Crit group response: Oct 31, 2014

There were some common references within the feedback from my crit group that will be useful in moving forward with my project.

The general impression of the videos was that they are sketches, and with more development could stand alone as work, but could perhaps be interesting in combination with live performance. This relates to my goal: empathic change through shared kinesthetic engagement, and its implication of the live body in presence/performing for the audience. The majority responded to the close up shots as being more succinct in transmitting the dancer’s perspective and physical reality (as opposed to the shots with the space included). In regard to distorting/ disorienting this reality, using multiple camera angles to capture the same movement was proposed. I tried this in one of the split screen moments in the video, and I’d like to go deeper with this approach.

The audio was difficult to follow, perhaps because of the low sound quality. I’m addressing this by way of binaural mics, and perhaps I can attach them to various parts of the body, capturing the inner soundscape of the dance. Margaret brought up the dancer’s self-talk – there’s something about this idea that interests me. There’s a whole dialogue going on inside my head as I’m moving. It’s a kind of unintelligible dialogue between me and my body that I’d like to try to catapult OUT, and I’ll have to use my imagination to do it, which is the very thing I want to access: the HOW of producing imagination.

Ana brought up use of humour – a quality that emerges subtly in my work, and something she noticed over the residency in Berlin. In relation to disorientation, the disarming potential of humour could be utilized in relationship to my audience. I’ve always been inspired by clown, so perhaps a refresher in clown technique, and explicitly bringing it into the work could be both stimulating and helpful in creating the perceptive interruptions I’m looking for.

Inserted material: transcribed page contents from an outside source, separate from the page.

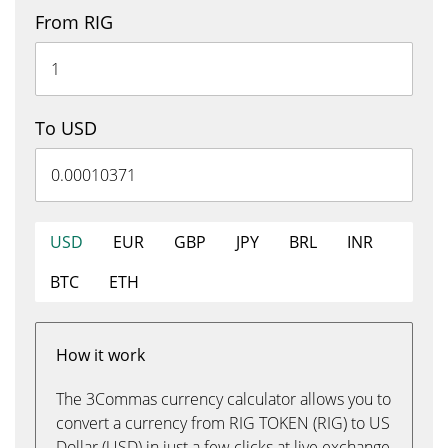
From RIG
To USD
USD
EUR
GBP
JPY
BRL
INR
BTC
ETH
How it work
The 3Commas currency calculator allows you to
convert a currency from RIG TOKEN (RIG) to US
Dollar (USD) in just a few clicks at live exchange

The fissures of sound, video image, and movement, are a through line that the group reflected back to me. In the meditation score Exiting/Re-existing, an activity of re-imagining the body plays into these notions of reconstruction, or a re-conceptualized body made of up strange composite parts. I might take this approach in considering how to merge all of these elements, and to address where the work lives. Perhaps it’s a collection of sound, live movement, text, and video. Perhaps they could have some kind of performative interplay that brings the audience into this strange visceral place that I’ve been experiencing in the making of the work.

Marion brought up a question about the Peripheral Conversation score, and how it might play out in a large group context. She asked if it was about telepathy, and it got me thinking about the important distinction between method and result. I’m not interested in what’s on the page, or any kind of accuracy in the content of the conversation that two people in this experiment might share. However, it’s the impossibility of accuracy, the feeling of telepathy but the factual differences, that I find interesting. But why? I think this relates back to projection. In engaging in a silent conversation, another mode of communication between bodies emerges. The signifiers could play into varying differences of meaning, depending on all kinds of factors. What is revealed through the process of ‘doing’ this activity is that one can only respond to an interpretation of what he/she projects ONTO the other person. There is no doubt a shared energy, but its emergence into language is a productive force of the participant onto his/her self. It isn’t accurate by any means, and is a vast territory for misinterpretation, and perhaps the formation of difference and prejudice, or assumptions based on cultural physical signifiers.

Lastly, Amy had some interesting questions in regard to improvisation: Do you consciously prepare? What ritual like elements are present (if any) in the way you enter an improvised moment? Can you tell when it’s working? Does it ever not work? These questions got me thinking about how to collaborate with others, how to specify my process, and how to guide others to access to my process. I don’t ask myself these questions because I’m working intuitively. There’s no need, because I’m accessing something I’m very comfortable accessing. But what are the terms, the words, the language of guiding someone else into these strange perceptual places with me? How can this language be extremely accessible? Maybe I’ll write a list of words/topics to avoid, and then build around that. We can’t ever mention Foucault, that might be at the top of the list. What else?